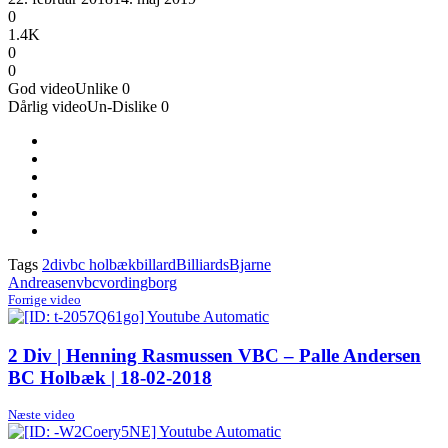
0
1.4K
0
0
God video
Unlike
0
Dårlig video
Un-Dislike
0
Tags
2div
bc holbæk
billard
Billiards
Bjarne
Andreasen
vbc
vordingborg
Forrige video
2 Div | Henning Rasmussen VBC – Palle Andersen
BC Holbæk | 18-02-2018
Næste video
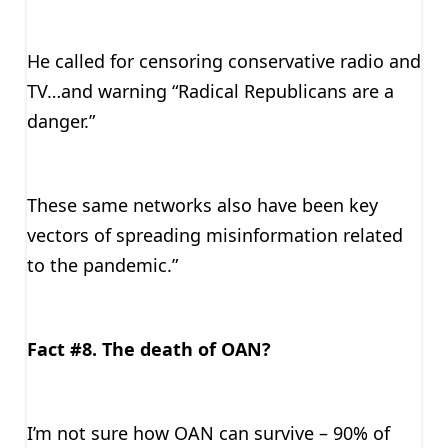
He called for censoring conservative radio and
TV…and warning “Radical Republicans are a
danger.”
These same networks also have been key
vectors of spreading misinformation related
to the pandemic.”
Fact #8. The death of OAN?
I’m not sure how OAN can survive – 90% of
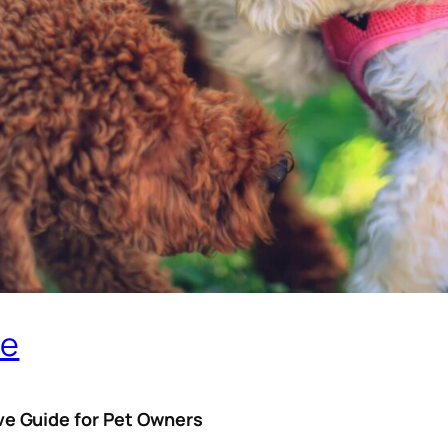
me
e Guide for Pet Owners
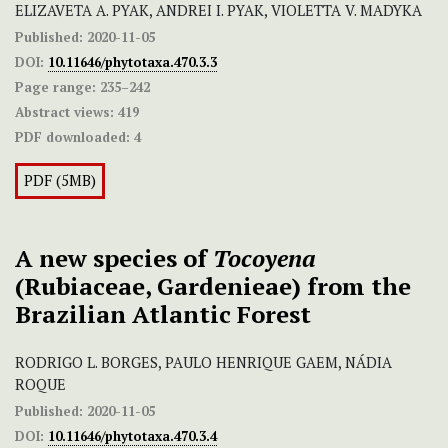
ELIZAVETA A. PYAK, ANDREI I. PYAK, VIOLETTA V. MADYKA
Published:
2020-11-05
DOI:
10.11646/phytotaxa.470.3.3
Page range:
235–242
Abstract views:
419
PDF downloaded:
4
PDF (5MB)
A new species of
Tocoyena
(Rubiaceae, Gardenieae) from the
Brazilian Atlantic Forest
RODRIGO L. BORGES, PAULO HENRIQUE GAEM, NÁDIA
ROQUE
Published:
2020-11-05
DOI:
10.11646/phytotaxa.470.3.4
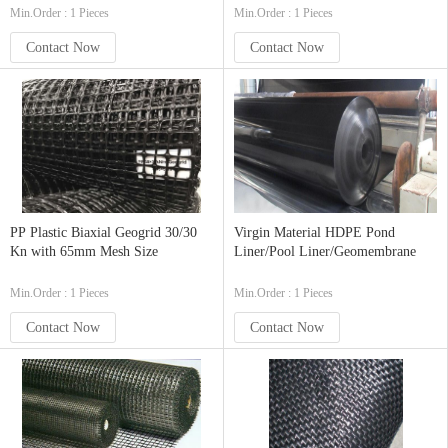
Min.Order : 1 Pieces
Min.Order : 1 Pieces
Contact Now
Contact Now
PP Plastic Biaxial Geogrid 30/30
Virgin Material HDPE Pond
Kn with 65mm Mesh Size
Liner/Pool Liner/Geomembrane
Min.Order : 1 Pieces
Min.Order : 1 Pieces
Contact Now
Contact Now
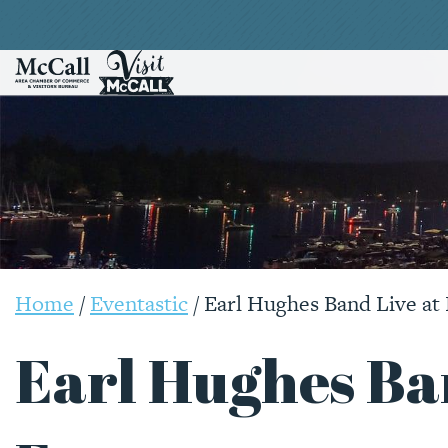
Home
/
Eventastic
/
Earl Hughes Band Live at 
Earl Hughes Ba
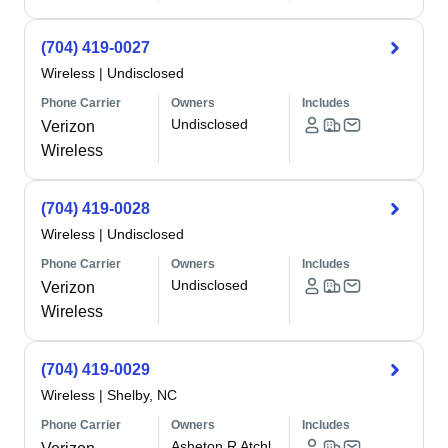
(704) 419-0027
Wireless
|
Undisclosed
Phone Carrier
Owners
Includes
Undisclosed
Verizon
Wireless
(704) 419-0028
Wireless
|
Undisclosed
Phone Carrier
Owners
Includes
Undisclosed
Verizon
Wireless
(704) 419-0029
Wireless
|
Shelby, NC
Phone Carrier
Owners
Includes
Asheton R Atchl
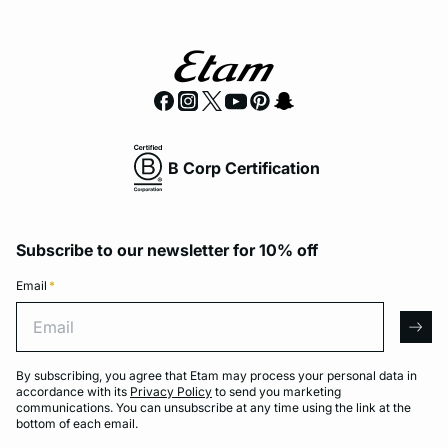
B Corp Certification
Subscribe to our newsletter for 10% off
Email
*
Email
arro
By subscribing, you agree that Etam may process your personal data in
accordance with its
Privacy Policy
to send you marketing
communications. You can unsubscribe at any time using the link at the
bottom of each email.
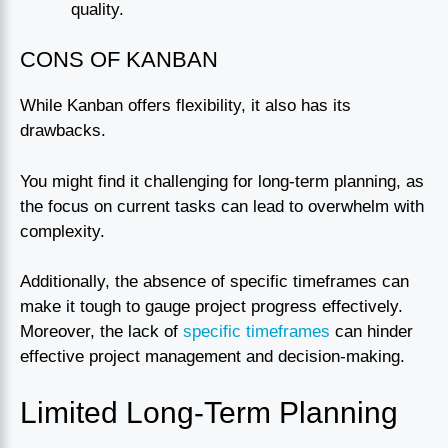
quality.
CONS OF KANBAN
While Kanban offers flexibility, it also has its
drawbacks.
You might find it challenging for long-term planning, as
the focus on current tasks can lead to overwhelm with
complexity.
Additionally, the absence of specific timeframes can
make it tough to gauge project progress effectively.
Moreover, the lack of
specific timeframes
can hinder
effective project management and decision-making.
Limited Long-Term Planning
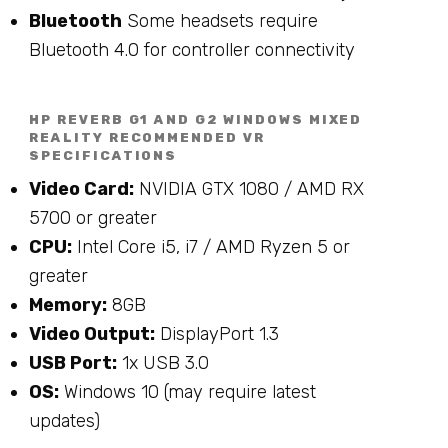
Bluetooth
Some headsets require
Bluetooth 4.0 for controller connectivity
HP REVERB G1 AND G2 WINDOWS MIXED
REALITY RECOMMENDED VR
SPECIFICATIONS
Video Card:
NVIDIA GTX 1080 / AMD RX
5700 or greater
CPU:
Intel Core i5, i7 / AMD Ryzen 5 or
greater
Memory:
8GB
Video Output:
DisplayPort 1.3
USB Port:
1x USB 3.0
OS:
Windows 10 (may require latest
updates)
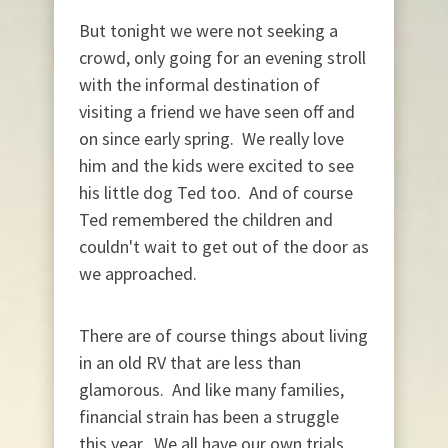
But tonight we were not seeking a
crowd, only going for an evening stroll
with the informal destination of
visiting a friend we have seen off and
on since early spring. We really love
him and the kids were excited to see
his little dog Ted too. And of course
Ted remembered the children and
couldn't wait to get out of the door as
we approached.
There are of course things about living
in an old RV that are less than
glamorous. And like many families,
financial strain has been a struggle
this year. We all have our own trials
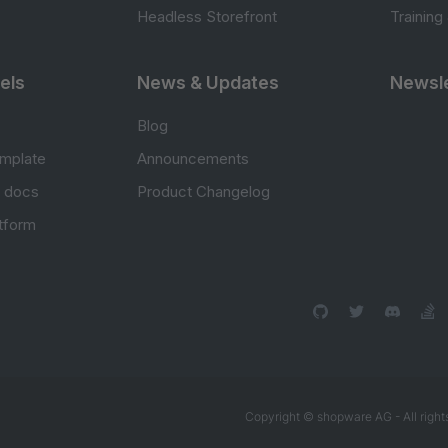
Headless Storefront
Training
els
News & Updates
Newsle
Blog
mplate
Announcements
e docs
Product Changelog
atform
Copyright © shopware AG - All right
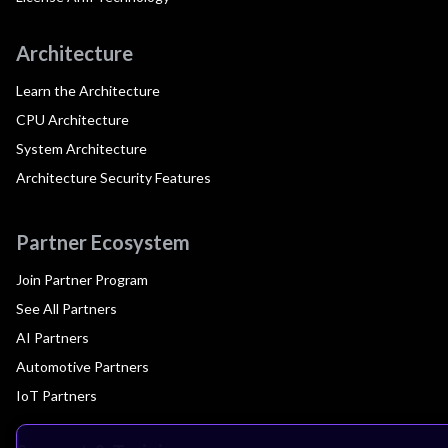
Architecture
Learn the Architecture
CPU Architecture
System Architecture
Architecture Security Features
Partner Ecosystem
Join Partner Program
See All Partners
AI Partners
Automotive Partners
IoT Partners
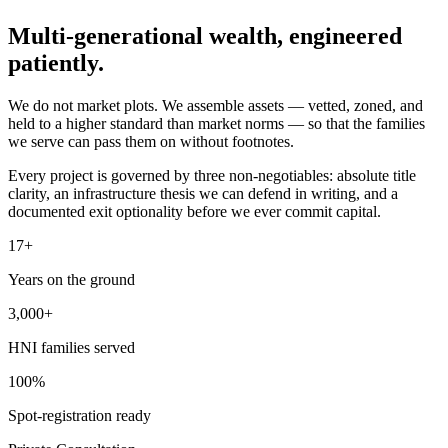
Multi-generational wealth,
engineered
patiently.
We do not market plots. We assemble assets — vetted, zoned, and
held to a higher standard than market norms — so that the families
we serve can pass them on without footnotes.
Every project is governed by three non-negotiables: absolute title
clarity, an infrastructure thesis we can defend in writing, and a
documented exit optionality before we ever commit capital.
17+
Years on the ground
3,000+
HNI families served
100%
Spot-registration ready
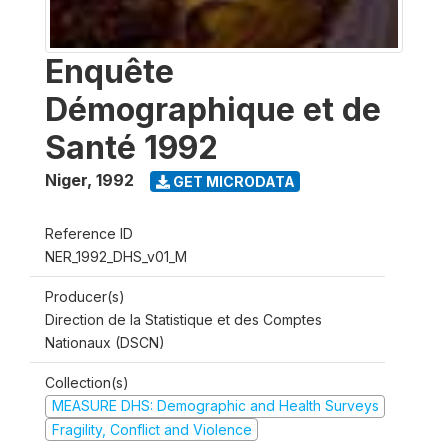
Enquête
Démographique et de
Santé 1992
Niger
,
1992
GET MICRODATA
Reference ID
NER_1992_DHS_v01_M
Producer(s)
Direction de la Statistique et des Comptes
Nationaux (DSCN)
Collection(s)
MEASURE DHS: Demographic and Health Surveys
Fragility, Conflict and Violence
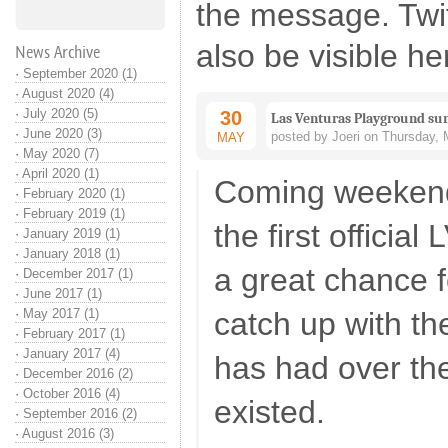
the message. Twi
also be visible he
News Archive
·
September 2020 (1)
·
August 2020 (4)
·
July 2020 (5)
30
Las Venturas Playground s
·
June 2020 (3)
posted by Joeri on Thursday, 
MAY
·
May 2020 (7)
·
April 2020 (1)
Coming weekend 
·
February 2020 (1)
·
February 2019 (1)
the first official
·
January 2019 (1)
·
January 2018 (1)
a great chance 
·
December 2017 (1)
·
June 2017 (1)
·
May 2017 (1)
catch up with t
·
February 2017 (1)
·
January 2017 (4)
has had over the
·
December 2016 (2)
·
October 2016 (4)
existed.
·
September 2016 (2)
·
August 2016 (3)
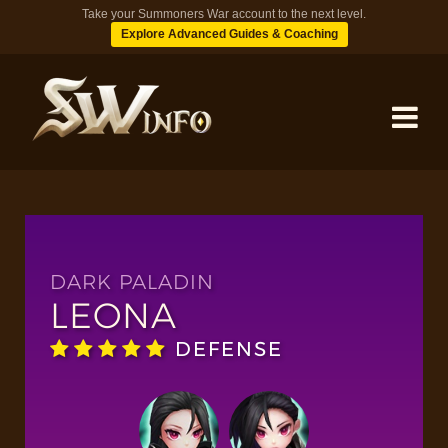
Take your Summoners War account to the next level.
Explore Advanced Guides & Coaching
MONSTERS
DUNGEONS
DARK PALADIN
LEONA
TIPS
DEFENSE
BLOG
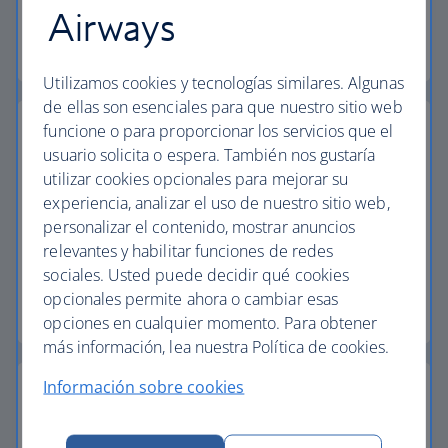
Airways
Baggage essentials
Utilizamos cookies y tecnologías similares. Algunas
de ellas son esenciales para que nuestro sitio web
funcione o para proporcionar los servicios que el
usuario solicita o espera. También nos gustaría
utilizar cookies opcionales para mejorar su
Collect extra Avios
experiencia, analizar el uso de nuestro sitio web,
personalizar el contenido, mostrar anuncios
Collect extra Avios and reduce the cost of your
relevantes y habilitar funciones de redes
next vacation with Avios payment.
sociales. Usted puede decidir qué cookies
opcionales permite ahora o cambiar esas
Start your search
opciones en cualquier momento. Para obtener
más información, lea nuestra Política de cookies.
Información sobre cookies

******************************

### TASK STATEMENT
Please return a copy of each line in the entries that has the string "Architecture".

### EXPECTED ANSWER
Architecture
Learn the Architecture
CPU Architecture
System Architecture
Architecture Security Features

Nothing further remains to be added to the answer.